Life expectancy depends on a variety of factors, but based on statistical data, you can define common indicators:

  1. Primary shape with bilirubin level up to 100 mkmoll / l - about 4 years of life, over 102 μmol / l - no more than 2 years.
  2. Revealed in the early stages and uncomplicated primary cirrhosis - about 20 years.
  3. Secondary biliary cirrhosis with pronounced symptoms - 7-8 years.
  4. The asymptomatic flow of secondary cirrhosis increases the lifespan until 15-20 years.
  5. The difficult course of cirrhosis with complications is not more than 3 years.

The average indicators indicate that the primary and secondary shape of the cirrhosis ends with a fatal outcome for 8 years after the first symptoms appear. But it is extremely difficult to put accurate life expectancy forecasts, especially with the autoimmune development of the disease.

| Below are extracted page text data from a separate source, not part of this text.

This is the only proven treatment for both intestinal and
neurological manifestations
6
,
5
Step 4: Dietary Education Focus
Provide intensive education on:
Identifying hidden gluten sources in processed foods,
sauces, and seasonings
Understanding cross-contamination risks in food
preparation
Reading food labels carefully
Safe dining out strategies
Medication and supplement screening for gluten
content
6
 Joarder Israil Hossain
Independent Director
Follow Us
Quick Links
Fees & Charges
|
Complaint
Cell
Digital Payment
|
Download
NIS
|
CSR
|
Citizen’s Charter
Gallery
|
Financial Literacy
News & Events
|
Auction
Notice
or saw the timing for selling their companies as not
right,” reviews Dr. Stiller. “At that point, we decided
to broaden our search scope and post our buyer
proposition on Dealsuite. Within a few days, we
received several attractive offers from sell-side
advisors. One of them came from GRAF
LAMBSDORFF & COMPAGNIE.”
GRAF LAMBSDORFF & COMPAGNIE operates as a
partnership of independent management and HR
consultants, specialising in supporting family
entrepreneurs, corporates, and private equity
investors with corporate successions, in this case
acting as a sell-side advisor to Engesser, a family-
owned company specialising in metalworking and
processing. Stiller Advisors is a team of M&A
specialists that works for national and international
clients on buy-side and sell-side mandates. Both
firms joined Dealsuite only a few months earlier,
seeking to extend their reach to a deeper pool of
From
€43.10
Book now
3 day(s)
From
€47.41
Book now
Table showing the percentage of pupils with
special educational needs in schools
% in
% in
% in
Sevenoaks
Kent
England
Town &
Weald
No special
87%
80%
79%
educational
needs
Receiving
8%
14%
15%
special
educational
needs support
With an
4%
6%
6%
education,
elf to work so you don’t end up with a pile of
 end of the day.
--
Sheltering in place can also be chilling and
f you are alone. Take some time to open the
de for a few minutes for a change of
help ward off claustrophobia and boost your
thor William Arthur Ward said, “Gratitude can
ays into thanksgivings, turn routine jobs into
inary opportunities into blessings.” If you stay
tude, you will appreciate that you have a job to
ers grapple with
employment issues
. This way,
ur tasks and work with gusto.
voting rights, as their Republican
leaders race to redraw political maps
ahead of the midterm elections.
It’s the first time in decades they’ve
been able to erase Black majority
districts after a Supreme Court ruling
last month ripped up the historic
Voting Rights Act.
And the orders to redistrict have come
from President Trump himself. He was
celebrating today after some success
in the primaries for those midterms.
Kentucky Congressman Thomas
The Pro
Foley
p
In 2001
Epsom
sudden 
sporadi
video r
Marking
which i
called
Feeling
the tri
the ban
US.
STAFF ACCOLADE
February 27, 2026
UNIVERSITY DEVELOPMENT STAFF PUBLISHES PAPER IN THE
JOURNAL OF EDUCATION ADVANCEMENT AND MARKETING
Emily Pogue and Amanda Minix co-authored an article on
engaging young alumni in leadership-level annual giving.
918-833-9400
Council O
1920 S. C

Anna, 29 years old writes: "The diagnosis was put 3 years ago, I had to go through many surveys. But the doctor reassured me that the disease revealed early stageAnd with timely treatment it is possible to suspend the disease. "

Bilyary cirrhosis is not only the most rare, but also the most dangerous of all kinds of disease. It is especially difficult to predict the development of primary cirrhosis, as well as choose treatment or undertake preventive measures. Patients with biliary lesions of the liver are important not to lower the hands, and adhere to the advice and appointments of the attending physician - with the right approach, it is possible to extend the length of life for several decades.